- **Problem**:
Your output should be the line with "Tue, 08/08/2023 - 10:10" and all following lines of the data below, through the end, repeated exactly.
──────── Given records
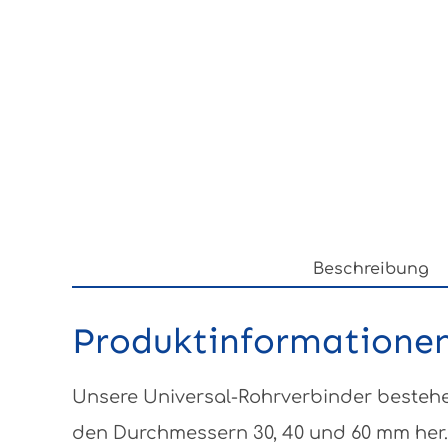
Beschreibung
Produktinformationen
Unsere Universal-Rohrverbinder bestehen
den Durchmessern 30, 40 und 60 mm her.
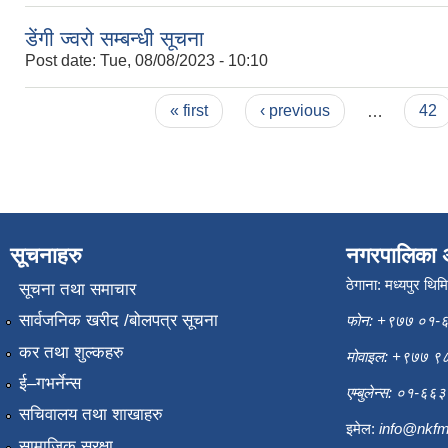
डेंगी ज्वरो सम्बन्धी सूचना
Post date:
Tue, 08/08/2023 - 10:10
Pages
« first
‹ previous
…
42
सूचनाहरु
नगरपालिका 
ठेगाना: मध्यपुर थिम
सूचना तथा समाचार
सार्वजनिक खरीद /बोलपत्र सूचना
फोन: +९७७ ०१-
कर तथा शुल्कहरु
मोवाइल: +९७७ 
ई–गभर्नेन्स
एम्बुलेन्स: ०१-६
सचिवालय तथा शाखाहरु
इमेल:
info@nkfm
सामाजिक सुरक्षा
────────────────
- **Finished task**:
Tue, 08/08/2023 - 10:10
Pages
« first
‹ previous
…
42
सूचनाहरु
नगरपालिका 
ठेगाना: मध्यपुर थिम
सूचना तथा समाचार
सार्वजनिक खरीद /बोलपत्र सूचना
फोन: +९७७ ०१-
कर तथा शुल्कहरु
मोवाइल: +९७७ 
ई–गभर्नेन्स
एम्बुलेन्स: ०१-६
सचिवालय तथा शाखाहरु
इमेल:
info@nkfm
सामाजिक सुरक्षा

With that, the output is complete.